(Records contained in a dataset)

--------------------------------

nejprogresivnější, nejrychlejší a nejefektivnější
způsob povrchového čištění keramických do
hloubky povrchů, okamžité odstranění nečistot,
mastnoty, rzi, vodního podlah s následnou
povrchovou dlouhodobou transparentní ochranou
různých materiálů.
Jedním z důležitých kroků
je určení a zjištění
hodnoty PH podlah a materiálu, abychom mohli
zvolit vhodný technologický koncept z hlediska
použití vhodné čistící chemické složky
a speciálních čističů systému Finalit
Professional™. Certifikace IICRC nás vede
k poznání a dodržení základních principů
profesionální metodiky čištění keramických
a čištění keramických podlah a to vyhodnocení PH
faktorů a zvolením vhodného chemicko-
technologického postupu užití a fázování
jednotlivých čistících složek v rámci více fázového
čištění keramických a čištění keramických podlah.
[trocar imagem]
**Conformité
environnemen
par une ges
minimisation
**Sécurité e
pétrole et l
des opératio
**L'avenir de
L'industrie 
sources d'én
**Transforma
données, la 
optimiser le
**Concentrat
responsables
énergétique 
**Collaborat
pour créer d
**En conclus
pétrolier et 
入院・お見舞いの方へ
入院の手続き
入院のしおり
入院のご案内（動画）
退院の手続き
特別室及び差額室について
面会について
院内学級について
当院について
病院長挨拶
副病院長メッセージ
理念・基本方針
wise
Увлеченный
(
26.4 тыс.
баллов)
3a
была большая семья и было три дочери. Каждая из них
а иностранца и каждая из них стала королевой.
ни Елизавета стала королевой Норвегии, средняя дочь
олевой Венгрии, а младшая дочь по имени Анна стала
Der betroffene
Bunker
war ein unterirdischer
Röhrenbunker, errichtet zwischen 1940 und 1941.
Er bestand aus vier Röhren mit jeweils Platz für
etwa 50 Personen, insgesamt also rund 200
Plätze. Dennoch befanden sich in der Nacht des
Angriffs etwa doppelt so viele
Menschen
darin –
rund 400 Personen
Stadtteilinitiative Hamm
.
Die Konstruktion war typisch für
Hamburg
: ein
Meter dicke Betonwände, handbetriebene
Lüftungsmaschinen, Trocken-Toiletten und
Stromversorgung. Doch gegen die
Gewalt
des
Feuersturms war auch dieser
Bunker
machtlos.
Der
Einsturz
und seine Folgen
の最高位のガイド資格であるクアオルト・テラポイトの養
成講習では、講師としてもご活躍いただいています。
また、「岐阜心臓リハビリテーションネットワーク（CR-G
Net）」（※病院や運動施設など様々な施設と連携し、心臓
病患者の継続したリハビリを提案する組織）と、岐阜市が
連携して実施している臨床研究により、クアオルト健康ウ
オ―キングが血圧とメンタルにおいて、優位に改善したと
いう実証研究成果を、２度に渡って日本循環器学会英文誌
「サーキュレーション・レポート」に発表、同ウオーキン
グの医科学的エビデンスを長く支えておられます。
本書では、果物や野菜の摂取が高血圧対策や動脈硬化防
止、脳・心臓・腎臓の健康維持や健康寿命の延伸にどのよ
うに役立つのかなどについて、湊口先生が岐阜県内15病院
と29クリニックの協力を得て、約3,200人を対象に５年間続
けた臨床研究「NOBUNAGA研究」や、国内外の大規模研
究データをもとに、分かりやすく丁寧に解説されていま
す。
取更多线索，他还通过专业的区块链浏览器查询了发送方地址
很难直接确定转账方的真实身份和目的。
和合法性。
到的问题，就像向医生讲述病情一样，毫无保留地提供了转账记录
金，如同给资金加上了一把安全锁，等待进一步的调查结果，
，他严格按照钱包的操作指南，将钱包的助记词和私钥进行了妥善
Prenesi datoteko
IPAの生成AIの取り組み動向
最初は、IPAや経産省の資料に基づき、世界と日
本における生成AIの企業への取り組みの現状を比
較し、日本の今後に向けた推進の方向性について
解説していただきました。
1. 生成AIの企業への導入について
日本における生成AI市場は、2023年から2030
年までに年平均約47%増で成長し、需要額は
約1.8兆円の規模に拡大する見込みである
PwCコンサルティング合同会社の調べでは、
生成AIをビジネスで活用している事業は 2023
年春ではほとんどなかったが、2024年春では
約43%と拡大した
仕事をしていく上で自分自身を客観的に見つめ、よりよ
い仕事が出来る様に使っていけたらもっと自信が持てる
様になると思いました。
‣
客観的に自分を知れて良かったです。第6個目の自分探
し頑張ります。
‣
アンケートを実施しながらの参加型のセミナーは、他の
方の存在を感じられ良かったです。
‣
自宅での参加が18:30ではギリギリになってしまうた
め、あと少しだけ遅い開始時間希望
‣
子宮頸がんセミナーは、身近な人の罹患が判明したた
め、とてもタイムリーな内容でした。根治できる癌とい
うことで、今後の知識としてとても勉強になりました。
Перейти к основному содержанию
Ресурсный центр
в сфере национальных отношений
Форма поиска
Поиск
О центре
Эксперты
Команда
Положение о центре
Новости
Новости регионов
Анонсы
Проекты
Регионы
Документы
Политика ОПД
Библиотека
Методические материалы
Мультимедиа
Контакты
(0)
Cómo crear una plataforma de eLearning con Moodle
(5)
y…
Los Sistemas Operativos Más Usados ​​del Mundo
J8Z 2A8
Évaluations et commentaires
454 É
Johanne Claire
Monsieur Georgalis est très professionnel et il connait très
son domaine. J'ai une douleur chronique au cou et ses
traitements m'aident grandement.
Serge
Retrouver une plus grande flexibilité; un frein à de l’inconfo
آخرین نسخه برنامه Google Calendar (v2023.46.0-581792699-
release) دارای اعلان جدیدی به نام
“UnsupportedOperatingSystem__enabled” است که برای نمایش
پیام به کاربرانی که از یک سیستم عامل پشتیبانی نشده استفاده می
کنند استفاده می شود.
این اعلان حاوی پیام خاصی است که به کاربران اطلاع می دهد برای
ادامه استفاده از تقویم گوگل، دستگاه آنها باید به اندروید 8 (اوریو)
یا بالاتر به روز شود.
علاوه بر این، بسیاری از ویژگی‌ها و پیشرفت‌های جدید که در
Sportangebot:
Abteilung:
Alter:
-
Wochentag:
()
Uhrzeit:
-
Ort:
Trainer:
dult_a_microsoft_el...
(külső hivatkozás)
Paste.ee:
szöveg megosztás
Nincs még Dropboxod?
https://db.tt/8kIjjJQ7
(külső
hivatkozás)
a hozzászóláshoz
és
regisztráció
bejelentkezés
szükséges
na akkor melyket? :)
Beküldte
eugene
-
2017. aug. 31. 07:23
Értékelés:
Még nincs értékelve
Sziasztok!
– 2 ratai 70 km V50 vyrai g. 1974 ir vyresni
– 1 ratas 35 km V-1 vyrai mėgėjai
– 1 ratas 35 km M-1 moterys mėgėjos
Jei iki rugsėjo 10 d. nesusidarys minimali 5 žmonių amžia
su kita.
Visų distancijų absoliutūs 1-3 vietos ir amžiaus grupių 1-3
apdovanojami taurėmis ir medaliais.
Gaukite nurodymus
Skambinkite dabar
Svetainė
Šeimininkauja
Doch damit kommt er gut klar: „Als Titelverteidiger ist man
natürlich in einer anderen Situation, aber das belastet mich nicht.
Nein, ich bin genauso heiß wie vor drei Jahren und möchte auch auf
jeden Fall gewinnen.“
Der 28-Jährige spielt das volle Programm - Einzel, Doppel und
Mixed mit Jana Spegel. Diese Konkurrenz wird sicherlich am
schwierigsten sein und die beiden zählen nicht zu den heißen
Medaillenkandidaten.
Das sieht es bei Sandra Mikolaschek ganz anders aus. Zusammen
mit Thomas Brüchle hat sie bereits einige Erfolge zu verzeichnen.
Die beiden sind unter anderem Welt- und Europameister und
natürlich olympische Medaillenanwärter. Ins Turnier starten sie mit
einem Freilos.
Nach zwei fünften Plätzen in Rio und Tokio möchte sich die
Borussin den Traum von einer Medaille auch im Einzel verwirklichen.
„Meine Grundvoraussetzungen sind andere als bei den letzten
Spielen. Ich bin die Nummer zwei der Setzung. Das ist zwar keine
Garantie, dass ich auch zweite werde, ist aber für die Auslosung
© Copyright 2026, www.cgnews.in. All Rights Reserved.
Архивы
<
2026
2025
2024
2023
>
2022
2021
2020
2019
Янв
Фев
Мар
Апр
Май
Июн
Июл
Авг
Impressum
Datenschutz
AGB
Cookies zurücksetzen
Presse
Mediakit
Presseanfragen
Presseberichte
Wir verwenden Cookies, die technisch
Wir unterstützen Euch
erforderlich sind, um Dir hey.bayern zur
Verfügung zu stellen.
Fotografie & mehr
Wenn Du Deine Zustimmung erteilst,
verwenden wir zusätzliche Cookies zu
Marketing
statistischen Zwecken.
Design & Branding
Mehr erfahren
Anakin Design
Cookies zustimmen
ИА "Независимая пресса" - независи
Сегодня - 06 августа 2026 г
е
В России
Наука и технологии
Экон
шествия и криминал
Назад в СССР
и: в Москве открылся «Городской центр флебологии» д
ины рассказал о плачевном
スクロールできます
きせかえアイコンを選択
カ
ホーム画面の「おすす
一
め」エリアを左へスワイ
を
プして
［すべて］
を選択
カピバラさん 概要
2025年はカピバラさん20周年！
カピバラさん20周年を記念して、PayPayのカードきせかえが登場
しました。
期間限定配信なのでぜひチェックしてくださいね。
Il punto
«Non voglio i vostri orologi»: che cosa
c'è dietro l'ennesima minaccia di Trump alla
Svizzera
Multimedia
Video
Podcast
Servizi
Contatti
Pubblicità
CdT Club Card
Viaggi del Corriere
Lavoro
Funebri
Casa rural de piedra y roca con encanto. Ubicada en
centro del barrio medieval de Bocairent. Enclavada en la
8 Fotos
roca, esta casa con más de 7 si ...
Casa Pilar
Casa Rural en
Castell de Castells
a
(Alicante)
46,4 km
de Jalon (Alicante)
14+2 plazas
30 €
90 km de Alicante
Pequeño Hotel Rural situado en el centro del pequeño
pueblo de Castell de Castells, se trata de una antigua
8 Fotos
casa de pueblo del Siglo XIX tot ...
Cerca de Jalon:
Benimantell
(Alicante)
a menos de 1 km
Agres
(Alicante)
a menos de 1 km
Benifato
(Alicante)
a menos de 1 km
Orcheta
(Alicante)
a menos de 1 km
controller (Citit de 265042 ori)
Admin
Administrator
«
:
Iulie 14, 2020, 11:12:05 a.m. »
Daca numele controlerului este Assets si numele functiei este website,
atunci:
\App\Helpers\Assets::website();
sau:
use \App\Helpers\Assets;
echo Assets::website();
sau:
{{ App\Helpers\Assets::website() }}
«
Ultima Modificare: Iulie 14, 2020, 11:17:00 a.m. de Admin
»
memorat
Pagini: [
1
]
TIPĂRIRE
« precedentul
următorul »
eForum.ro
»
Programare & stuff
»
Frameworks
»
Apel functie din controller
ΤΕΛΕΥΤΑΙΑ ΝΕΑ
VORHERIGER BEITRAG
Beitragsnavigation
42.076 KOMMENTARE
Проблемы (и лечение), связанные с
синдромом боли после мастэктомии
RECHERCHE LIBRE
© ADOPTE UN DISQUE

--------------------------------

## TASK DIRECTIONS
Where the word "ratas" appears in a line of the entries, copy that line.

## WRITTEN REPLY
– 1 ratas 35 km V-1 vyrai mėgėjai
– 1 ratas 35 km M-1 moterys mėgėjos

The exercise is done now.